Yesterday Australia's March quarter GDP release showed 0.6% quarterly growth for 2.5% annual growth, down from 3.1% in 2012 and below the 2.7% expectation. It was a disappointing result, but not the reason the Australian stock market fell yesterday. The ASX 200 was as low at 11.30am as it would be for the day.
The ASX 200 fell because the Aussie dollar was 1.2 cents lower over 24 hours. Whenever the Aussie falls, foreigners sell stocks. Whenever the Aussie bounces, the market stands still. When foreigners sell Australian assets they must sell Aussie dollars. Until this feedback loop runs itself out and stability returns, a weaker Aussie will spark more selling.
The GDP number may not have affected the stock market, but it did increase expectations for another RBA rate cut sooner rather than later. Hence the Aussie fell again, and is down another cent over 24 hours. Buckle up. The SPI Overnight is down 47 points.

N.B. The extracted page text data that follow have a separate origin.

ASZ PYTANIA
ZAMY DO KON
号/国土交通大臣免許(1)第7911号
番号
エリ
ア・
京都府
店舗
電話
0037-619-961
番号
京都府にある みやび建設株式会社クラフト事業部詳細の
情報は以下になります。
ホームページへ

Adding to weakness in Australia is weakness in Japan, where yesterday the Nikkei fell another 3.8%. The impetus for this fall was disappointment over Shinzo Abe's announced blueprint for structural reform. Abe's ambitious plan to lift Japan out of the deflationary doldrums involves "three arrows": monetary policy, fiscal policy, and structural reform. Yesterday Abe announced various ambitious structural reform intentions but was light on detail, and failed to address long hoped for labour market reform. Wage reform is seen as the critical element in any structural reform agenda. Abe did not deliver.

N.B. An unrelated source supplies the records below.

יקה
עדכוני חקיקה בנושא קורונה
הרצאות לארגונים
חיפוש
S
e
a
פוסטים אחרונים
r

Some statistics. The Nikkei rallied 84% from November to its May high and has now corrected 18%, reducing the rally to 50%. The ASX 200 rallied 21% to May and has corrected 7.9%, reducing the rally to 11.5%. The S&P 500 rallied 25% to May and has now corrected 4.7%, reducing the rally to 19%.

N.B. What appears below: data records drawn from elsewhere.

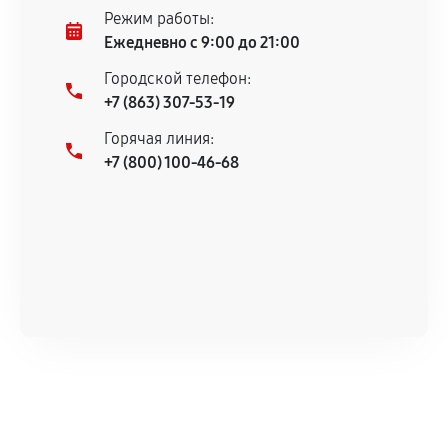
Режим работы:
Ежедневно с 9:00 до 21:00
Городской телефон:
+7 (863) 307-53-19
Горячая линия:
+7 (800) 100-46-68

Wall Street is the correction laggard, but last night's drop suggests perhaps the time has come.
Wall Street's fall was primarily prompted by two factors. ADP reported 135,000 private sector jobs were added in May. This was up from 113,000 in April, but below expectations of 170,000. And the Fed Beige Book, an anecdotal assessment of the economic performance of the twelve Fed regions, featured a downgrade.
Last year the Beige Book described the US recovery as "modest", but later upgraded that assessment to "moderate".